The locks InnoDB sets on index records also affect the "gap" before that index record. If a user has a shared or exclusive lock on record R in an index, another user cannot insert a new index record immediately before R in the index order. This locking of gaps is done to prevent the so-called "phantom problem." Suppose that you want to read and lock all children from the child table having an identifier value greater than 100, with the intention of updating some column in the selected rows later:

SELECT * FROM child WHERE id > 100 FOR UPDATE;

Suppose that there is an index on the id column. The query scans that index starting from the first record where id is bigger than 100. If the locks set on the index records would not lock out inserts made in the gaps, a new row might meanwhile be inserted to the table. If you execute the same SELECT within the same transaction, you would see a new row in the result set returned by the query. This is contrary to the isolation principle of transactions: A transaction should be able to run so that the data it has read does not change during the transaction. If we regard a set of rows as a data item, the new "phantom" child would violate this isolation principle.

When InnoDB scans an index, it can also lock the gap after the last record in the index. Just that happens in the previous example: The locks set by InnoDB prevent any insert to the table where id would be bigger than 100.

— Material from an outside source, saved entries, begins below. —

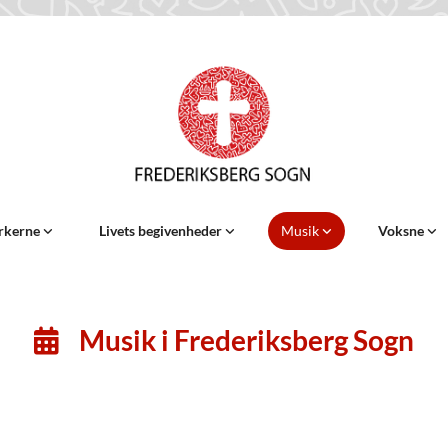
rkerne
Livets begivenheder
Musik
Voksne
Musik i Frederiksberg Sogn


You can use next-key locking to implement a uniqueness check in your application: If you read your data in share mode and do not see a duplicate for a row you are going to insert, then you can safely insert your row and know that the next-key lock set on the successor of your row during the read prevents anyone meanwhile inserting a duplicate for your row. Thus, the next-key locking allows you to "lock" the non-existence of something in your table. ###END QUOTE###

As far as I can judge locking FOR UPDATE can effectively save us from the burden of parse-db-error-messages-and-retry approach, provided that unique index is set on the corresponding column of course. I dream I could do like this: validates_uniqueness_of :something, :lock => true and this would use the statements like the following: SELECT .... WHERE something = ? FOR UPDATE INSERT .... This is not equal to table-level locking as in our case (uniqueness checking) only access to a certain index gap is serialized and neither other gaps nor existing rows are locked.

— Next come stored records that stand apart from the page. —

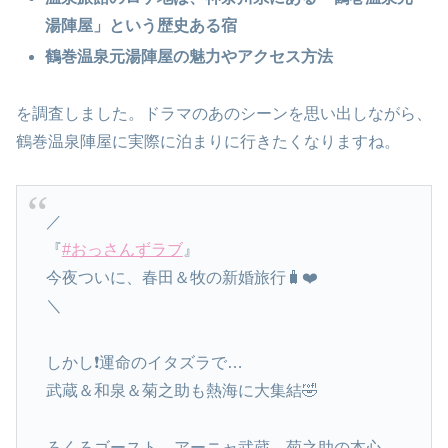
湯陣屋」という歴史ある宿
鶴巻温泉元湯陣屋の魅力やアクセス方法
を調査しました。ドラマのあのシーンを思い出しながら、
鶴巻温泉陣屋に実際に泊まりに行きたくなりますね。
／
『
#おっさんずラブ
』
今夜ついに、春田＆牧の新婚旅行🧳❤️
＼
しかし❗️運命のイタズラで…
武蔵＆和泉＆菊之助も熱海に大集結🤣
ろくろゴースト、アーニャ武蔵、菊之助の本心、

That's cool. I thought FOR UPDATE wouldn't prevent inserts. Is this also true for the other databases we support?

jeremy

> As far as I can judge locking FOR UPDATE can effectively save us from > the burden of parse-db-error-messages-and-retry approach, provided > that unique index is set on the corresponding column of course. > I dream I could do like this: > validates_uniqueness_of :something, :lock => true > and this would use the statements like the following: > SELECT .... WHERE something = ? FOR UPDATE > INSERT .... > This is not equal to table-level locking as in our case (uniqueness > checking) only access to a certain index gap is serialized and neither > other gaps nor existing rows are locked.

That's cool. I thought FOR UPDATE wouldn't prevent inserts.

It doesn't. It locks all the rows it selects, but since there's no row yet, there's nothing to lock.

Assaf

After some digging I can tell that... not really...

MySQL(InnoDB): true H2: true. side-effect of total absence of row-level locking, so locks the whole table as any DML statement would.

SQLServer: "key-range" locking supported and effect achievable but with different syntax (locking hints in the FROM clause)

FireBird, OpenBase, Mimer: couldn't find relevant info so far

PostgreSQL: looks like false? Oracle: false FrontBase: false Sybase: who cares, it's discontinued anyway

false because non-transactional: SQLite, Derby, hsqldb

Ok, it seems that's rather non-standard feature of MySQL. Is it a stopper? MySQL is so mainstream that it may be worth adding anyway(?)

Sybase who cares?...actually it is possible that Sybase iAnywhere (developer of SQLAnywhere: Former ASA) itself will support a driver for ruby on rails.